Search code examples
pythonpandasnumpypython-xarraynetcdf

How do I extract all the values from one variable in a NetCDF file with Python?


I am trying to use the CHESS-SCAPE dataset (found here - https://data.ceda.ac.uk/badc/deposited2021/chess-scape/data/rcp60/01/monthly) to get the surface wind speeds across the UK throughout the entire date range (1980-2080) with Python. Ideally I would like the monthly speed data across every grid point.

The file is a NetCDF file, and I am really struggling to use it. I have tried lots of things, but to keep this question simple, I will show an example of what I'm doing with Python to access just one slice of the data:

import pandas as pd
import numpy as np
import xarray as xr

data = xr.open_dataset('chess-scape.nc', chunks={})

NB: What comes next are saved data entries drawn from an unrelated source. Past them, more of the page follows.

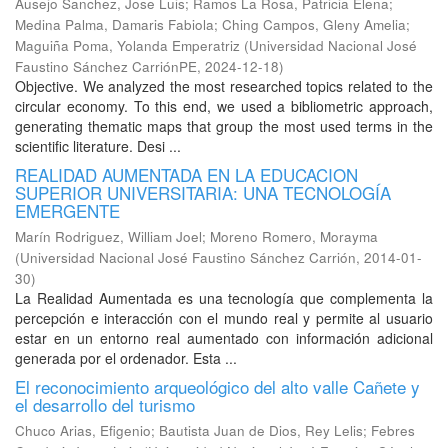
Ausejo Sanchez, Jose Luis
;
Ramos La Rosa, Patricia Elena
;
Medina Palma, Damaris Fabiola
;
Ching Campos, Gleny Amelia
;
Maguiña Poma, Yolanda Emperatriz
(
Universidad Nacional José
Faustino Sánchez CarriónPE
,
2024-12-18
)
Objective. We analyzed the most researched topics related to the
circular economy. To this end, we used a bibliometric approach,
generating thematic maps that group the most used terms in the
scientific literature. Desi ...
REALIDAD AUMENTADA EN LA EDUCACION
SUPERIOR UNIVERSITARIA: UNA TECNOLOGÍA
EMERGENTE
Marín Rodriguez, William Joel
;
Moreno Romero, Morayma
(
Universidad Nacional José Faustino Sánchez Carrión
,
2014-01-
30
)
La Realidad Aumentada es una tecnología que complementa la
percepción e interacción con el mundo real y permite al usuario
estar en un entorno real aumentado con información adicional
generada por el ordenador. Esta ...
El reconocimiento arqueológico del alto valle Cañete y
el desarrollo del turismo
Chuco Arias, Efigenio
;
Bautista Juan de Dios, Rey Lelis
;
Febres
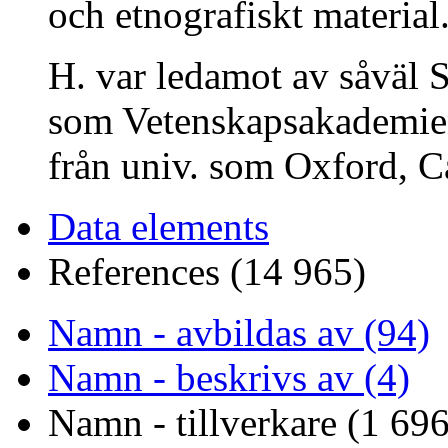
och etnografiskt material
H. var ledamot av såväl
som Vetenskapsakademien
från univ. som Oxford, 
Data elements
References (14 965)
Namn - avbildas av (94)
Namn - beskrivs av (4)
Namn - tillverkare (1 696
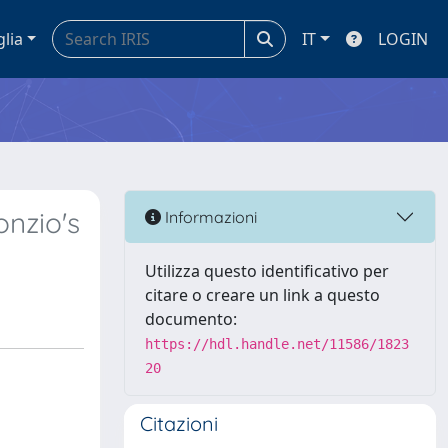
glia
IT
LOGIN
nzio's
Informazioni
Utilizza questo identificativo per
citare o creare un link a questo
documento:
https://hdl.handle.net/11586/1823
20
Citazioni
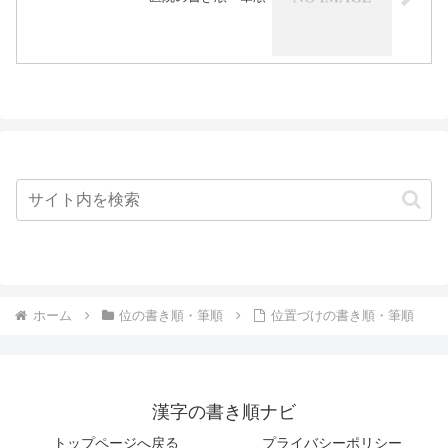
ホーム
位の書き順・筆順
位置づけの書き順・筆順
漢字の書き順ナビ
トップページへ戻る
プライバシーポリシー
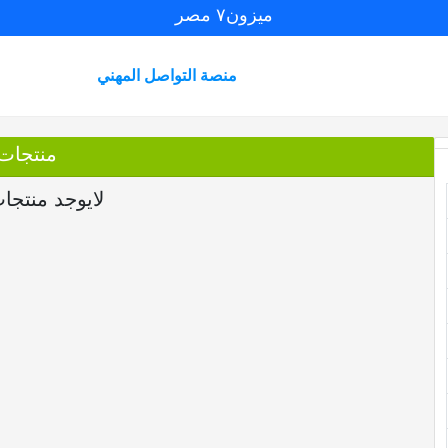
ميزون٧ مصر
منصة التواصل المهني
منتجات
لايوجد منتجا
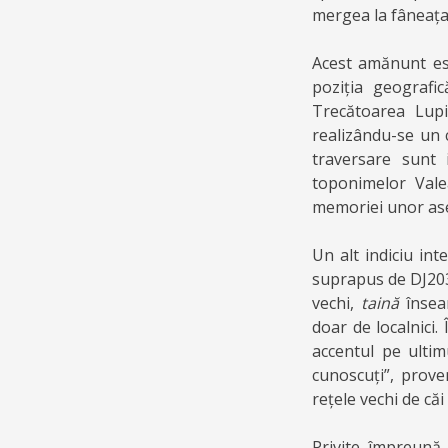
mergea la fâneața 
Acest amănunt est
poziția geografi
Trecătoarea Lupi
realizându-se un c
traversare sunt 
toponimelor Vale
memoriei unor as
Un alt indiciu in
suprapus de DJ203K
vechi,
taină
însea
doar de localnici.
accentul pe ultim
cunoscuți”, prove
rețele vechi de căi
Privite împreună,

wind_speed = data['sfcWind']

df = pd.DataFrame(wind_speed.isel(time=1199).values)

df.to_csv('windspeed.csv')

data.close()

The result seems to be random, sporadic values in the csv file, so I presume I'm not accessing the data correctly. I have tried accessing the values directly like so:

df = pd.DataFrame(wind_speed.values[1199])

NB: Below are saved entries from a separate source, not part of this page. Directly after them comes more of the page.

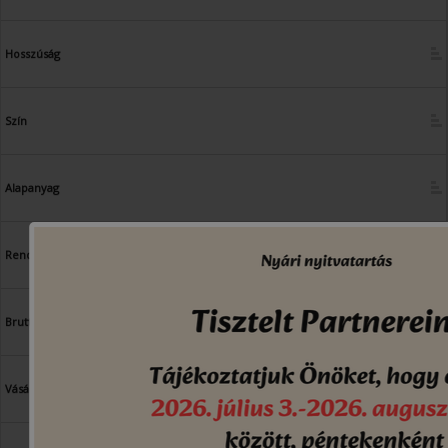
Hosszúság
Szín
Alapanyag
Rendelési egység
Bruttó ár
Vásárlás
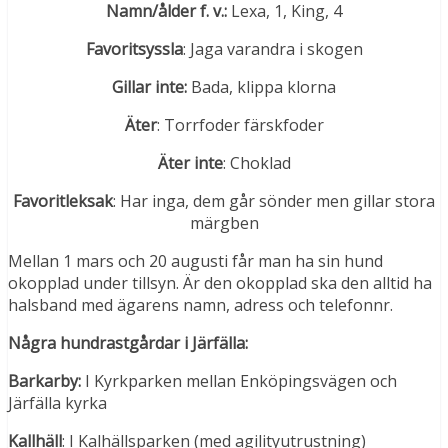
Namn/ålder f. v.:
Lexa, 1, King, 4
Favoritsyssla
: Jaga varandra i skogen
Gillar inte:
Bada, klippa klorna
Äter
: Torrfoder färskfoder
Äter inte
: Choklad
Favoritleksak
: Har inga, dem går sönder men gillar stora
märgben
Mellan 1 mars och 20 augusti får man ha sin hund
okopplad under tillsyn. Är den okopplad ska den alltid ha
halsband med ägarens namn, adress och telefonnr.
Några hundrastgårdar i Järfälla:
Barkarby:
I Kyrkparken mellan Enköpingsvägen och
Järfälla kyrka
Kallhäll
: I Kalhällsparken (med agilityutrustning)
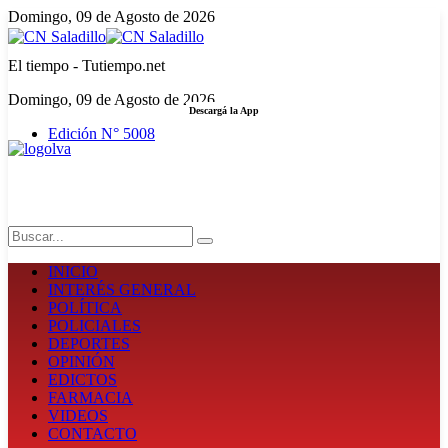
Domingo, 09 de Agosto de 2026
El tiempo - Tutiempo.net
Domingo, 09 de Agosto de 2026
Descargá la App
Edición N° 5008
LA FUERZA DE LA INFORMACIÓN
Search
INICIO
INTERÉS GENERAL
POLÍTICA
POLICIALES
DEPORTES
OPINIÓN
EDICTOS
FARMACIA
VIDEOS
CONTACTO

But I think the entirety of the dataset is loaded into memory during that process, so RAM fills up very quickly. An example of the CSV file produced:

CSV output

I have an existing dataset I'm currently using which is a .dat file, and I'm at a bit of a loss as to how to get data from this NetCDF to make it look remotely like this file:

.dat file dataset

I realise this question is perhaps worded poorly and may indeed be the wrong question, so any direction at this point would be appreciated.


Solution

  • There's nothing wrong with your approach. I guess, the confusion comes from the fact that the actual data (wind speed over the UK) is surrounded by a lot of empty grid points (no data over the ocean). If you load the resulting CSV file into LibreOffice Calc (or Excel) and zoom out as far as possible, you will recognize the shape of the UK upside-down (the mouth of the River Thames is around cell VL 182).

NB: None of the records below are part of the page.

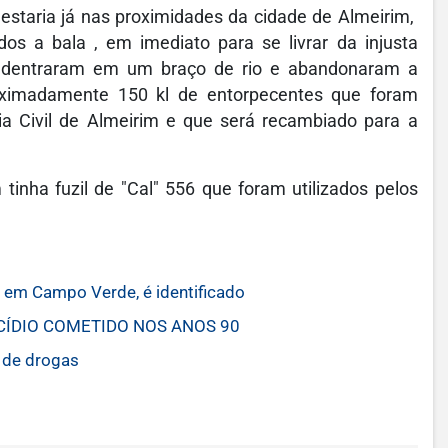
staria já nas proximidades da cidade de Almeirim,
os a bala , em imediato para se livrar da injusta
adentraram em um braço de rio e abandonaram a
ximadamente 150 kl de entorpecentes que foram
ia Civil de Almeirim e que será recambiado para a
inha fuzil de "Cal" 556 que foram utilizados pelos
em Campo Verde, é identificado
CÍDIO COMETIDO NOS ANOS 90
 de drogas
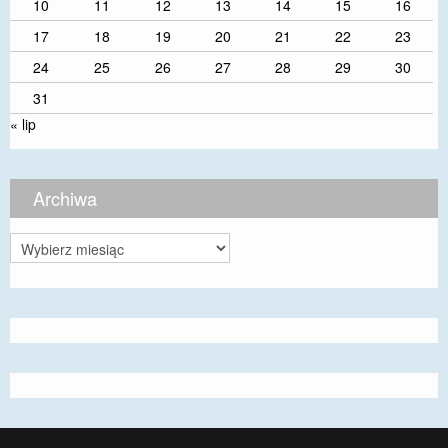
10
11
12
13
14
15
16
17
18
19
20
21
22
23
24
25
26
27
28
29
30
31
« lip
Archiwa
Archiwa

    With xarray, you can check visually if the extracted data is as expected, using wind_speed.isel(time=1199).plot() in an interactive environment like Jupyter Lab. (If your Python environment is not interactive, you also need import matplotlib.pyplot as plt and plt.show().)

    So, maybe the question is rather: Do you really need to save the data in CSV format? In my experience, working with NetCDF data is most convenient in xarray, so I would not attempt to convert it, except for visualization purposes.

    As a side note, I would suggest writing your code as follows (just a few characters less):

    import numpy as np
    import xarray as xr
    import pandas as pd
    
    
    ds = xr.open_dataset('chess-scape.nc')
    wind_speed = ds.sfcWind
    
    df = pd.DataFrame(wind_speed.isel(time=1199))
    df.to_csv('windspeed.csv')